Discontinuous Petrov-Galerkin (DPG) Method with Optimal Test Functions

Leszek Demkowicz <Ten adres pocztowy jest chroniony przed spamowaniem. Aby go zobaczyć, konieczne jest włączenie w przeglądarce obsługi JavaScript.>
Institute for Computational Engineering and Sciences (ICES)
University of Texas at Austin, USA
Progress Report

The success of the DPG method relies on two essential components: on fly computation of optimal test functions, and use of broken test spaces that makes this computation feasible. The method can also be interpreted as a minimum residual approach with the residual measured in a dual norm, or as a mixed problem where one solves simultaneously for (an accurate) representation of the residual [1]. A typical boundary-value problem admits many variational formulations and the DPG methodology can be applied to each of them [1,2]. The method has no preasymptotic behavior [5] and is ''adaptivity ready'' as it comes with a built-in a-posteriori residual error estimator.

On the negative side, similarly to standard DG methods, DPG doubles the number of interface variables, and requires more (than standard Galerkin) expensive element computations.

I will report on the DPG related research in my group in the last two years. The work includes:

- applications of DPG methodology to space-time formulations [3,4],
- construction of preconditioners based on integration with adaptivity [5],
- applications to complex 3D problems [6],
- a solution methodology reducing a DPG problem to a discrete least squares problem, enabling reduction of condition number from 1/h2 to 1/h [7],
- an ultraweak DPG method for polygonal elements of arbitrary shape [8],
- goal-oriented adaptivity for the ultraweak DPG method [9].

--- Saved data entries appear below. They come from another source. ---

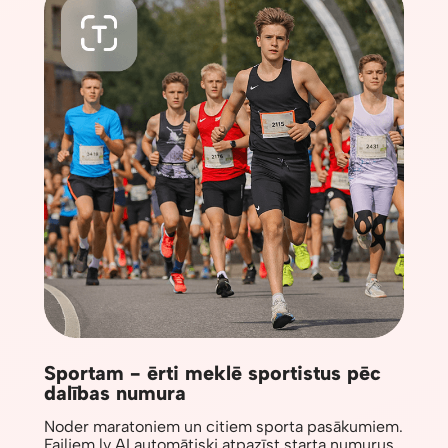
Sportam - ērti meklē sportistus pēc
dalības numura
Noder maratoniem un citiem sporta pasākumiem.
Failiem.lv AI automātiski atpazīst starta numurus,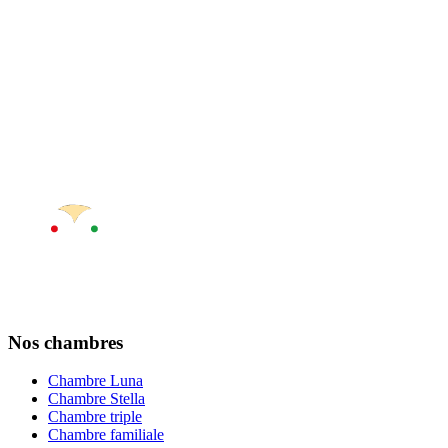
Nos chambres
Chambre Luna
Chambre Stella
Chambre triple
Chambre familiale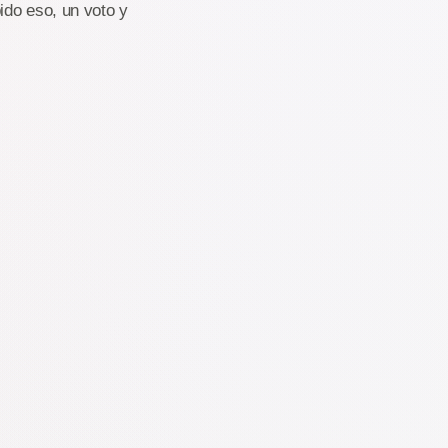
ido eso, un voto y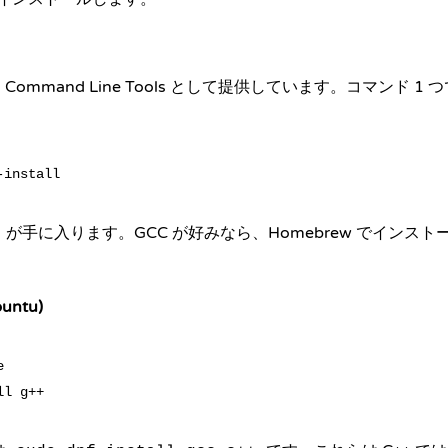
ng を Command Line Tools として提供しています。コマンド
が手に入ります。GCC が好みなら、
Homebrew
でインストー
buntu)

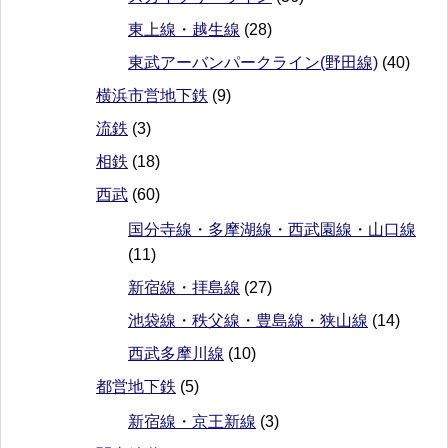
東上線・越生線
(28)
東武アーバンパークライン(野田線)
(40)
横浜市営地下鉄
(9)
流鉄
(3)
相鉄
(18)
西武
(60)
国分寺線・多摩湖線・西武園線・山口線
(11)
新宿線・拝島線
(27)
池袋線・秩父線・豊島線・狭山線
(14)
西武多摩川線
(10)
都営地下鉄
(5)
新宿線・京王新線
(3)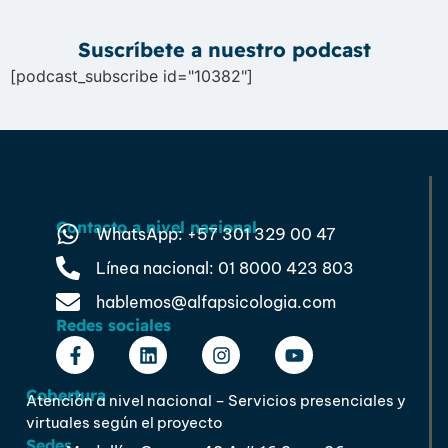
Suscríbete a nuestro podcast​
[podcast_subscribe id="10382"]
Contacto a nivel nacional
WhatsApp: +57 301 329 00 47
Línea nacional: 01 8000 423 803
hablemos@alfapsicologia.com
Redes sociales
Cobertura
Atención a nivel nacional – Servicios presenciales y
virtuales según el proyecto
Sedes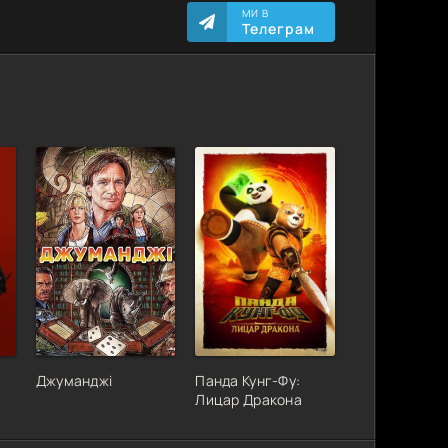
МИ В
Телеграм
Джуманджі
Панда Кунг-Фу:
Лицар Дракона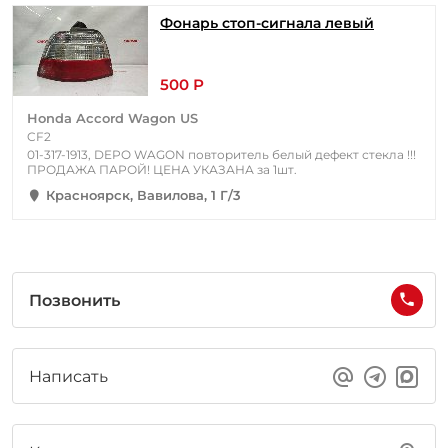
Фонарь стоп-сигнала левый
500 Р
Honda Accord Wagon US
CF2
01-317-1913, DEPO WAGON повторитель белый дефект стекла !!!
ПРОДАЖА ПАРОЙ! ЦЕНА УКАЗАНА за 1шт.
Красноярск, Вавилова, 1 Г/3
Позвонить
Написать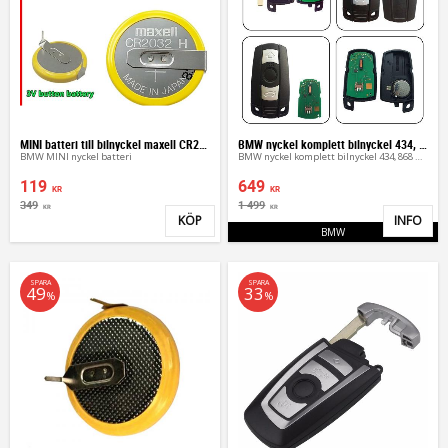
MINI batteri till bilnyckel maxell CR2032H
BMW nyckel komplett bilnyckel 434, 868 mhz
BMW MINI nyckel batteri
BMW nyckel komplett bilnyckel 434, 868 mhz
119
649
KR
KR
349
1 499
KR
KR
KÖP
INFO
Lägg till i favoriter
Lägg 
BMW
SPARA
SPARA
49
33
%
%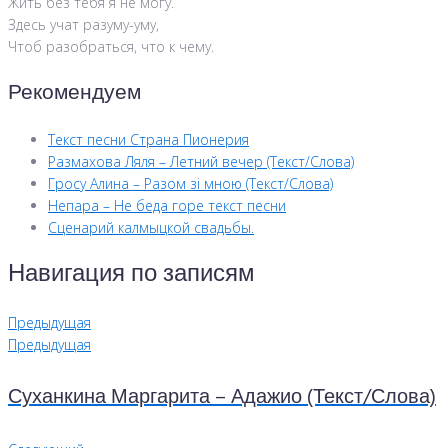
Жить без тебя я не могу.
Здесь учат разуму-уму,
Чтоб разобраться, что к чему.
Рекомендуем
Текст песни Страна Пионерия
Размахова Ляля – Летний вечер (Текст/Слова)
Гросу Алина – Разом зі мною (Текст/Слова)
Непара – Не беда горе текст песни
Сценарий калмыцкой свадьбы.
Навигация по записям
Предыдущая
Предыдущая
Суханкина Маргарита – Адажио (Текст/Слова)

[1] L. Demkowicz and J. Gopalakrishnan, Discontinuous Petrov-Galerkin (DPG) Method, Encyclopedia of Computational Mechanics, Second Edition, in print, see also ICES Report 2015/20.

[2] C. Carstensen, L. Demkowicz and J. Gopalakrishnan, Breaking Spaces and Forms for the DPG Method and Applications Including Maxwell Equations, Comput. Math. Appl. 72(3): 494-522, 2016.

[3] T. Ellis, J. Chan and L. Demkowicz, Robust DPG Methods for Transient Convection-Diffusion, in Building Bridges: Connections and Challenges in Modern Approaches to Numerical Partial Differential Equations, Eds. G.R. Barrenechea et al., Lecture Notes in Computational Science and Engineering 114, Spinger, 2016.

[4] L. Demkowicz, J. Gopalakrishnan, S. Nagaraj and P. Sepulveda, A Spacetime DPG Method for the Schrodinger Equation, SIAM J. of Num Anal. accepted, see also ICES Report, 2016/9.

[5] S. Petrides and L. Demkowicz, An Adaptive DPG Method for High Frequency Time-harmonic Wave Propagation Problems, in review, ICES Report 2016/20.

[6] F. Fuentes, L. Demkowicz and A. Wilder, Using a DPG Method to Validate DMA Experimental Calibration of Viscoelastic Materials, in review, see also ICES Report 2017/6.

[7] B. Keith, S. Petrides, F. Fuentes and L. Demkowicz, Discrete Least-squares Finite Element Methods, ICES Report 2017.

[8] A. Vaziri, J. Mora Paz, F. Fuentes and L. Demkowicz, High-Order Polygonal Finite Elements Using Discontinuous Petrov-Galerkin (DPG) Method, ICES Report 2017.

[9] B. Keith, A. Vaziri and L. Demkowicz, Goal-oriented Error Estimation and Adaptive Mesh Refinement in Ultraweak Formulations with the DPG Methodology, ICES Report.